## YOUR INSTRUCTIONS
Word-for-word transcription needed. Include every entry below but no pictures.
(INPUT FOR THIS TASK)
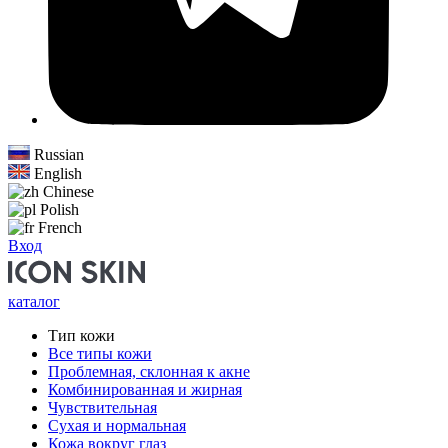
Russian
English
Chinese
Polish
French
Вход
каталог
Тип кожи
Все типы кожи
Проблемная, склонная к акне
Комбинированная и жирная
Чувствительная
Сухая и нормальная
Кожа вокруг глаз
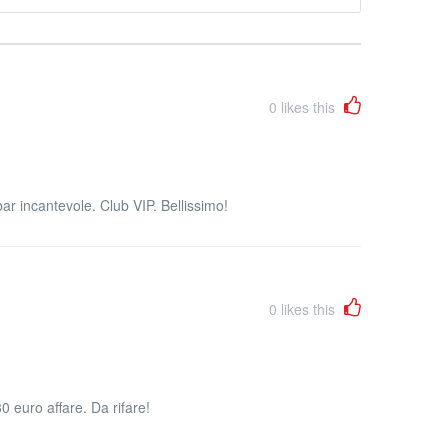
0
likes this
ar incantevole. Club VIP. Bellissimo!
0
likes this
30 euro affare. Da rifare!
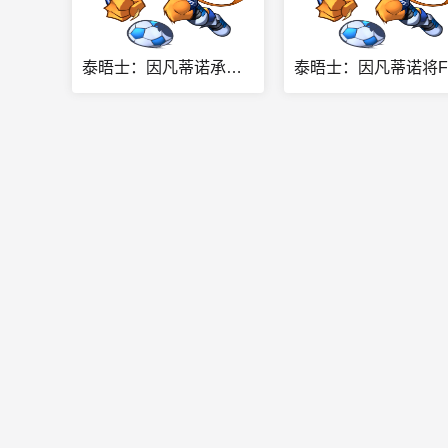
泰晤士：因凡蒂诺承诺让摩洛哥举办2030世界杯决赛，以换取支持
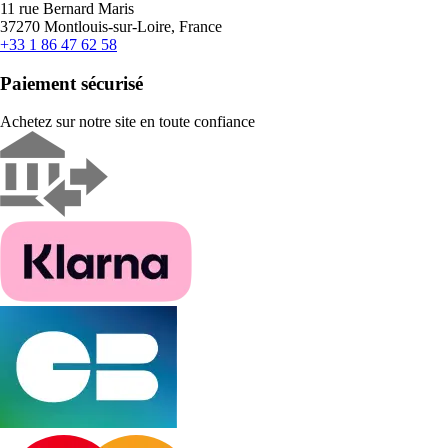
11 rue Bernard Maris
37270 Montlouis-sur-Loire, France
+33 1 86 47 62 58
Paiement sécurisé
Achetez sur notre site en toute confiance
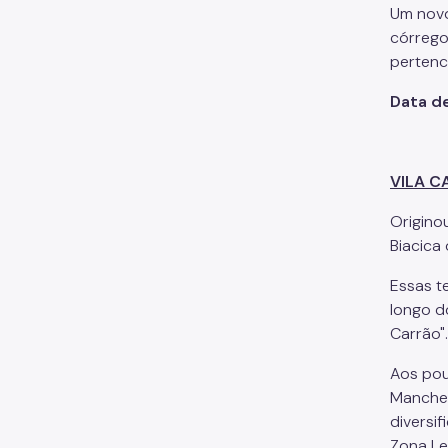
Um novo
córrego
pertenc
Data d
VILA C
Originou
Biacica
Essas t
longo d
Carrão".
Aos pouc
Manchest
diversi
Zona Le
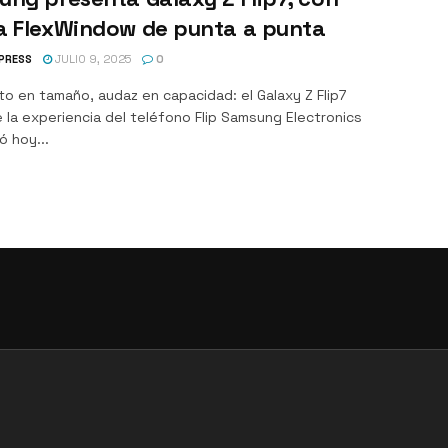
a FlexWindow de punta a punta
PRESS
JULIO 9, 2025
0
o en tamaño, audaz en capacidad: el Galaxy Z Flip7
 la experiencia del teléfono Flip Samsung Electronics
 hoy...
(End INPUT FOR THIS TASK)
## SOLVED EXERCISE
Russian
English
Chinese
Polish
French
Вход
каталог
Тип кожи
Все типы кожи
Проблемная, склонная к акне
Комбинированная и жирная
Чувствительная
Сухая и нормальная
Кожа вокруг глаз
0
likes this
ar incantevole. Club VIP. Bellissimo!
0
likes this
30 euro affare. Da rifare!
泰晤士：因凡蒂诺承诺让摩洛哥举办2030世界杯决赛，以换取支持
11 rue Bernard Maris
37270 Montlouis-sur-Loire, France
+33 1 86 47 62 58
Paiement sécurisé
Achetez sur notre site en toute confiance
Um novo
córrego
pertenc
Data d
VILA C
Originou
Biacica
Essas t
longo d
Carrão".
Aos pouc
Manchest
diversi
Zona Le
a FlexWindow de punta a punta
PRESS
JULIO 9, 2025
0
o en tamaño, audaz en capacidad: el Galaxy Z Flip7
 la experiencia del teléfono Flip Samsung Electronics
 hoy...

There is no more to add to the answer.